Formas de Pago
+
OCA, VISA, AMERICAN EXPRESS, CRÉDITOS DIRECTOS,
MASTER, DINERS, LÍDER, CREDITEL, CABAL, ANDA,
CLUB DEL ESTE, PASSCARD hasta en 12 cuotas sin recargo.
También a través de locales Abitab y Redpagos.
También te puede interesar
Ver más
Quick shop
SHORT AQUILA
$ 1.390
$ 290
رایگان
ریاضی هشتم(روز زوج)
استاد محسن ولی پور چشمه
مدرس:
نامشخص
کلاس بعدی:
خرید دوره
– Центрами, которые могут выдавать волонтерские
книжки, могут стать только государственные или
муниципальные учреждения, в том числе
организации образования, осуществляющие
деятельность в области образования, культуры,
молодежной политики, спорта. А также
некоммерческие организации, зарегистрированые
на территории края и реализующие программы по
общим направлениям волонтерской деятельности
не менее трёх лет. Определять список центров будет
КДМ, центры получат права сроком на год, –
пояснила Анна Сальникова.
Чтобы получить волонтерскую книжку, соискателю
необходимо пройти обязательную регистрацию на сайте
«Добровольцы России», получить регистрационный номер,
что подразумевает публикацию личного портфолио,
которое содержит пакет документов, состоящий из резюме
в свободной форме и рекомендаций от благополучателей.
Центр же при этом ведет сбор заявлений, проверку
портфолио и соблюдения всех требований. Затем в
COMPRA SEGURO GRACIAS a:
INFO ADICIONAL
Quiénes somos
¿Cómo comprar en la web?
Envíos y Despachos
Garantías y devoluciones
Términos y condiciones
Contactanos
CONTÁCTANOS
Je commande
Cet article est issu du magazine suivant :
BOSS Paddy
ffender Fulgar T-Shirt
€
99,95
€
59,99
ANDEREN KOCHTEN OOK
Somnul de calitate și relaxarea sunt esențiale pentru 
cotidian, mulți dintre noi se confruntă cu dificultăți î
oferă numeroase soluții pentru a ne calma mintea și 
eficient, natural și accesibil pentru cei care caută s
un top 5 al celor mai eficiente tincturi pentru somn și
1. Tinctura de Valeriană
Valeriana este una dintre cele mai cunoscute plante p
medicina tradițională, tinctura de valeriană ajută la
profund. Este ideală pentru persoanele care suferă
* * *
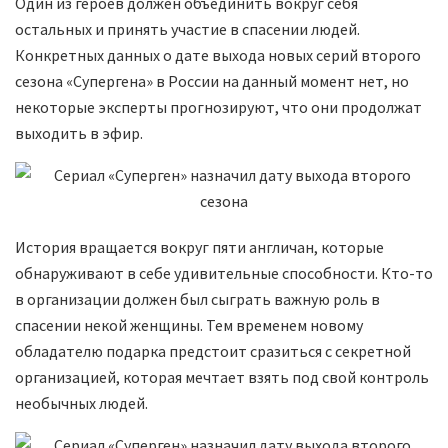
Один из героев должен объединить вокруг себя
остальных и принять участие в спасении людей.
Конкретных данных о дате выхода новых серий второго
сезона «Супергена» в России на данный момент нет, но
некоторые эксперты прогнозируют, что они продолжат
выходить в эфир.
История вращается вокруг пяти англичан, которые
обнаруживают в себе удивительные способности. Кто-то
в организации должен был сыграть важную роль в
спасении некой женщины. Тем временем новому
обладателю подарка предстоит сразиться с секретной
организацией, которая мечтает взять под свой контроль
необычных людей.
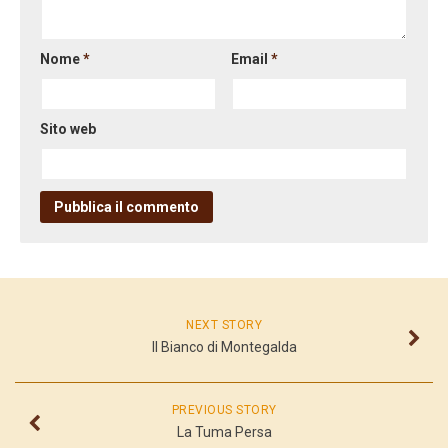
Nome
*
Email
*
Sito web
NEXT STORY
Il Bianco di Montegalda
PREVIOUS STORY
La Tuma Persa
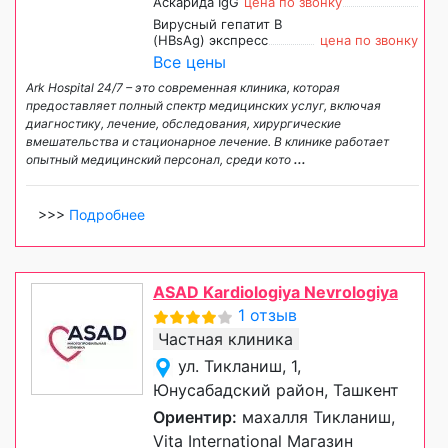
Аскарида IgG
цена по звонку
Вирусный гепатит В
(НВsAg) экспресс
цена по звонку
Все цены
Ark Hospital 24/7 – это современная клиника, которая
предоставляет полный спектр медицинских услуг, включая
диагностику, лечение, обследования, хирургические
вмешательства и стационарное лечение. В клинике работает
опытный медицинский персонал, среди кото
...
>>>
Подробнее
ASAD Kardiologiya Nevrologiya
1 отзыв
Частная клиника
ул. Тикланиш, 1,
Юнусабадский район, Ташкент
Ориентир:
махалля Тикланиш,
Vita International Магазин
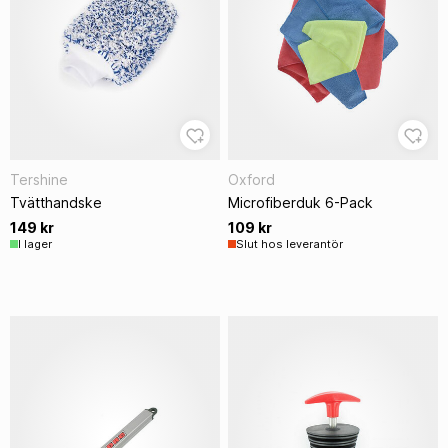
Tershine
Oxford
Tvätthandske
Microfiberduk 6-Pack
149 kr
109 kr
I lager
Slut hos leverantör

* _Aim of the task_: Reproduce the listing above only between the lines holding "Vita International Магазин" and "Slut hos leverantör", inclusive. Every line must match exactly, and pictures are dropped.

* _Written solution_:
Vita International Магазин
Tershine
Oxford
Tvätthandske
Microfiberduk 6-Pack
149 kr
109 kr
I lager
Slut hos leverantör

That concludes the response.